After Balakot airstrikes, the closure of airspace cost Pakistan more than 8.5 billion rupees

(PC: tfipost.com)

After 5 months of adamancy, Pakistan on late Monday announced that they have finally opened its airspace for commercial airlines. Pakistan had intended this to be a ‘peace-making gesture’, ahead of Imran Khan’s visit to the USA. However, it has come to light that the real reason for this sudden act of apparent ‘selflessness’ is purely based on Pakistan’s deplorable economic conditions.

According to Pakistan daily Dawn, the Pakistan Federal Minister for Aviation Ghulam Sarwar Khan today stated that the Civil Aviation Authority (CAA) suffered a loss of Rs 8.5 billion because of airspace restrictions since February. He said, “It’s a huge loss for our overall [aviation] industry.”

This essentially proves that Pakistan’s gesture of goodwill was mere eyewash. In the wake of the Pulwama attacks, when India had launched Balakot air strikes in the country to eliminate the JeM terror camps, Pakistan in its exasperation had decided to close its airspace. The airspace closure was extended five times by the Imran Khan government ever since, the last one being on July 13th, valid till July 26th. Pakistan has now reversed its decision.

India had opened its airspace for all flights using Pakistani airspace in end May. On the other hand, Pakistan was adamant and Pakistan’s aviation secretary Shahrukh Nusrat said that the airspace will be reopened only after India “withdraws its fighter planes placed forward”. The country’s administration had also requested India to assure them that it shall not escalate, that is, repeat any such offensive, in order to reopen Pakistan’s airspace, to which no response was recorded from the Indian side.

The airspace closure resulted in massive losses for the Pakistan government at a time when it is already burdened with debt and a crippling economy. A loss of Rs 8.5 billion is something that they cannot sustain. Needless to say, the airspace closure stung the government of Pakistan directly.

With inflation skyrocketing over 8% to 9%, growth falling and a massive debt crisis looming on its economy, Pakistan desperately needs a flow of dollars into the country. With its forex reserves almost exhausted at $6 to $8 billion, and its exports failing to take off, Pakistan’s economy is crippled to the core. Moreover, Pakistan is already struggling in FATF’s grey list, because of which they have been having a hard time attracting foreign investments. A further inclusion in the blacklist, a plausible possibility, would positively make things worse for the country and its economy.

No reason was given for the sudden reversal of Pakistan’s decision to extend the ban. However, Indian diplomats were perceiving US pressure on Islamabad, which is why the decision took place a few days ahead of Imran Khan’s visit to Washington. It seemed that Imran Khan wanted to establish favorable ties with Washington and improving the relationship with India under the façade of ‘peace gesture’ was a way to please Trump. The air space had been shut off as retaliation to Indian airstrikes on the Balakot terror camps, and Pakistan might have an embarrassing time proving why exactly they were so perturbed with India’s action against terrorists when they themselves were purporting to be “anti-terror”.
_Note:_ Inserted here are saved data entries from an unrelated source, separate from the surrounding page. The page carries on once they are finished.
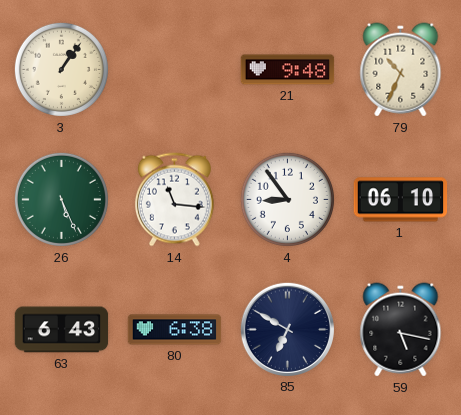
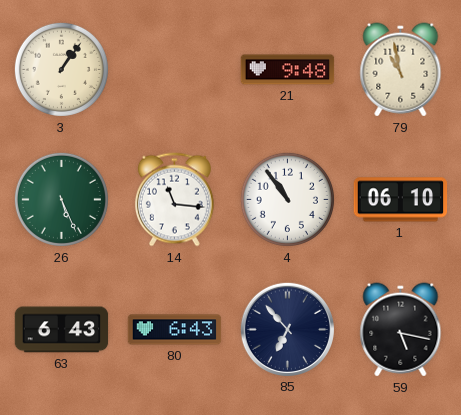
79: 10:34 -> 10:58
4: 8:54 -> 10:54
80: 6:38 -> 6:43
85: 6:50 -> 6:53
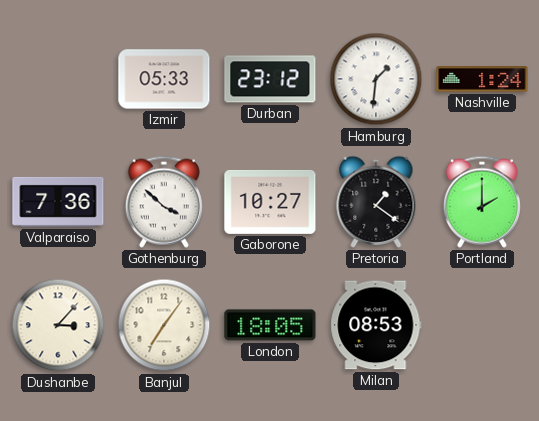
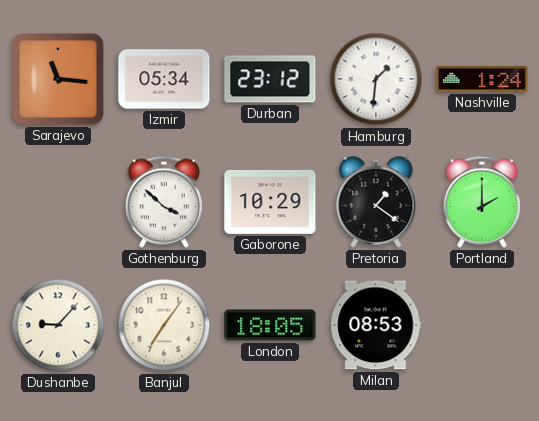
Sarajevo: none -> 11:16
Izmir: 05:33 -> 05:34
Valparaiso: 7:36 -> none
Gaborone: 10:27 -> 10:29
Dushanbe: 3:07 -> 9:07
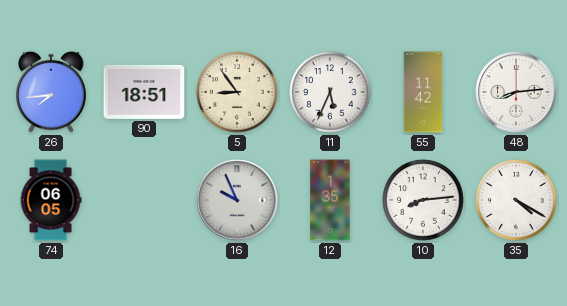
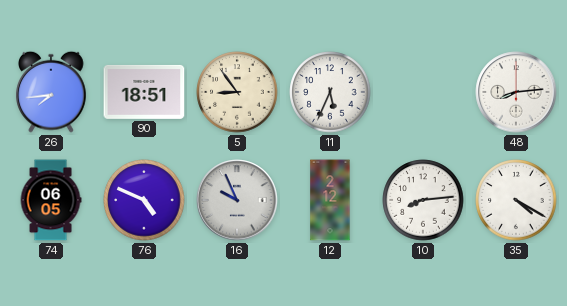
55: 11:42 -> none
76: none -> 4:49
12: 1:35 -> 2:12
While this may be valid, Pakistan’s more pressing worry was their economic crisis, as Dawn’s article indicated a loss of Rs 8.5 billion over 5 months. Pakistan’s crippling economy cannot possibly handle such a major loss. Moreover, India has already made it clear that neither will they de-escalate, nor will they engage in talks with Pakistan. With such a no negotiation policy, continuing the ban for eternity would be drained the country. Pakistan, therefore, decided to put their ego aside and finally realized their inability to bear the economic burden, that they should have 5 months ago.